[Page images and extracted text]
------------------------

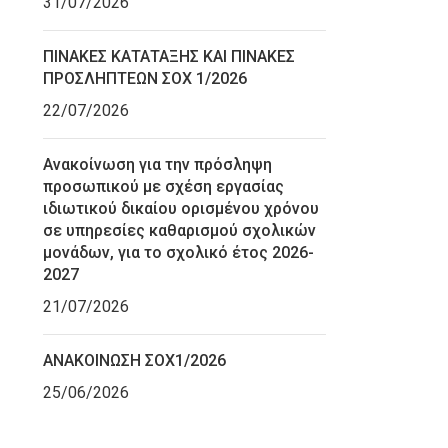
31/07/2026
ΠΙΝΑΚΕΣ ΚΑΤΑΤΑΞΗΣ ΚΑΙ ΠΙΝΑΚΕΣ
ΠΡΟΣΛΗΠΤΕΩΝ ΣΟΧ 1/2026
22/07/2026
Ανακοίνωση για την πρόσληψη
προσωπικού με σχέση εργασίας
ιδιωτικού δικαίου ορισμένου χρόνου
σε υπηρεσίες καθαρισμού σχολικών
μονάδων, για το σχολικό έτος 2026-
2027
21/07/2026
ΑΝΑΚΟΙΝΩΣΗ ΣΟΧ1/2026
25/06/2026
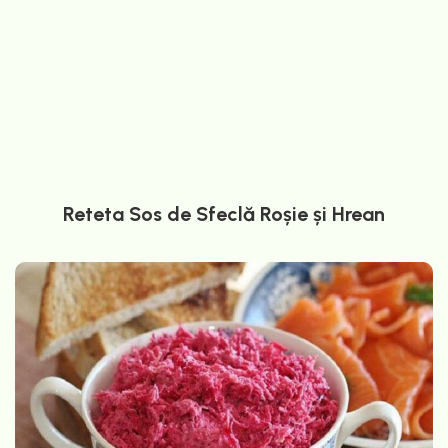
Reteta Sos de Sfeclă Roșie și Hrean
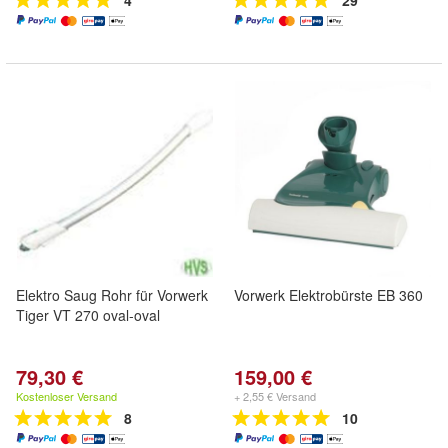
4
29
Elektro Saug Rohr für Vorwerk
Vorwerk Elektrobürste EB 360
Tiger VT 270 oval-oval
79,30 €
159,00 €
Kostenloser Versand
+ 2,55 € Versand
8
10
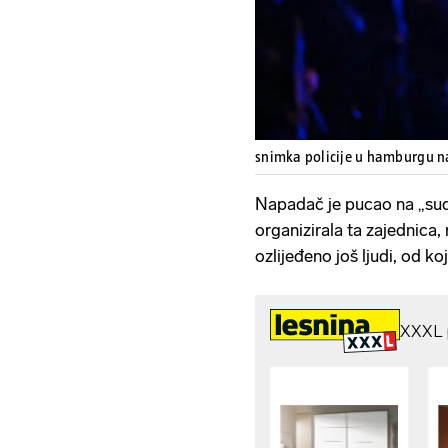
snimka policije u hamburgu 
Napadač je pucao na „sudi
organizirala ta zajednica, 
ozlijeđeno još ljudi, od ko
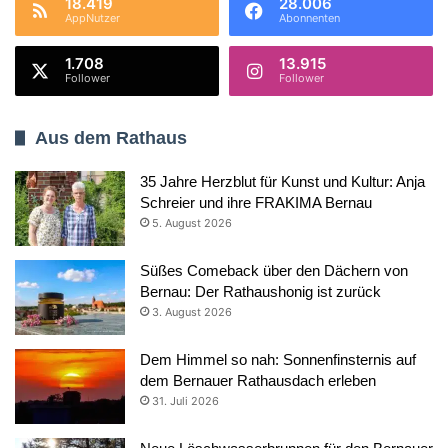
18.419
28.006
AppNutzer
Abonnenten
1.708
13.915
Follower
Follower
Aus dem Rathaus
35 Jahre Herzblut für Kunst und Kultur: Anja
Schreier und ihre FRAKIMA Bernau
5. August 2026
Süßes Comeback über den Dächern von
Bernau: Der Rathaushonig ist zurück
3. August 2026
Dem Himmel so nah: Sonnenfinsternis auf
dem Bernauer Rathausdach erleben
31. Juli 2026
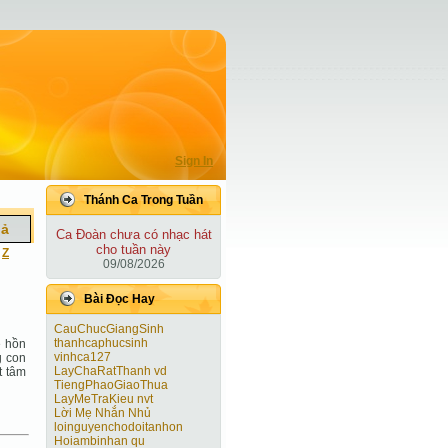
Sign In
Thánh Ca Trong Tuần
iả
Ca Ðoàn chưa có nhạc hát
cho tuần này
|
Z
09/08/2026
Bài Ðọc Hay
CauChucGiangSinh
thanhcaphucsinh
ề hồn
vinhca127
g con
LayChaRatThanh vd
t tâm
TiengPhaoGiaoThua
LayMeTraKieu nvt
Lời Mẹ Nhắn Nhủ
loinguyenchodoitanhon
Hoiambinhan qu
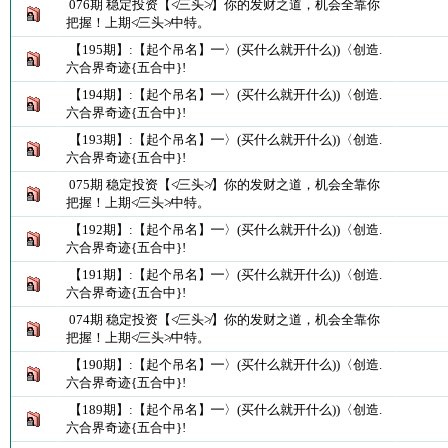
076期 稳定投资【≮三头≯】你的发财之道，机会全靠你
把握！上期≮三头≯中特。
【195期】:【起个吊名】━〉(买什么就开什么))〈创造.
六合界奇迹{五合中}!
【194期】:【起个吊名】━〉(买什么就开什么))〈创造.
六合界奇迹{五合中}!
【193期】:【起个吊名】━〉(买什么就开什么))〈创造.
六合界奇迹{五合中}!
075期 稳定投资【≮三头≯】你的发财之道，机会全靠你
把握！上期≮三头≯中特。
【192期】:【起个吊名】━〉(买什么就开什么))〈创造.
六合界奇迹{五合中}!
【191期】:【起个吊名】━〉(买什么就开什么))〈创造.
六合界奇迹{五合中}!
074期 稳定投资【≮三头≯】你的发财之道，机会全靠你
把握！上期≮三头≯中特。
【190期】:【起个吊名】━〉(买什么就开什么))〈创造.
六合界奇迹{五合中}!
【189期】:【起个吊名】━〉(买什么就开什么))〈创造.
六合界奇迹{五合中}!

------------------------

Set down exactly, and only, the lines from the one holding "dem Bernauer Rathausdach erleben" to the end of the records above, leaving every picture out.

* _SOLVED PROBLEM_
dem Bernauer Rathausdach erleben
31. Juli 2026
Sign In
Thánh Ca Trong Tuần
iả
Ca Ðoàn chưa có nhạc hát
cho tuần này
|
Z
09/08/2026
Bài Ðọc Hay
CauChucGiangSinh
thanhcaphucsinh
ề hồn
vinhca127
g con
LayChaRatThanh vd
t tâm
TiengPhaoGiaoThua
LayMeTraKieu nvt
Lời Mẹ Nhắn Nhủ
loinguyenchodoitanhon
Hoiambinhan qu
076期 稳定投资【≮三头≯】你的发财之道，机会全靠你
把握！上期≮三头≯中特。
【195期】:【起个吊名】━〉(买什么就开什么))〈创造.
六合界奇迹{五合中}!
【194期】:【起个吊名】━〉(买什么就开什么))〈创造.
六合界奇迹{五合中}!
【193期】:【起个吊名】━〉(买什么就开什么))〈创造.
六合界奇迹{五合中}!
075期 稳定投资【≮三头≯】你的发财之道，机会全靠你
把握！上期≮三头≯中特。
【192期】:【起个吊名】━〉(买什么就开什么))〈创造.
六合界奇迹{五合中}!
【191期】:【起个吊名】━〉(买什么就开什么))〈创造.
六合界奇迹{五合中}!
074期 稳定投资【≮三头≯】你的发财之道，机会全靠你
把握！上期≮三头≯中特。
【190期】:【起个吊名】━〉(买什么就开什么))〈创造.
六合界奇迹{五合中}!
【189期】:【起个吊名】━〉(买什么就开什么))〈创造.
六合界奇迹{五合中}!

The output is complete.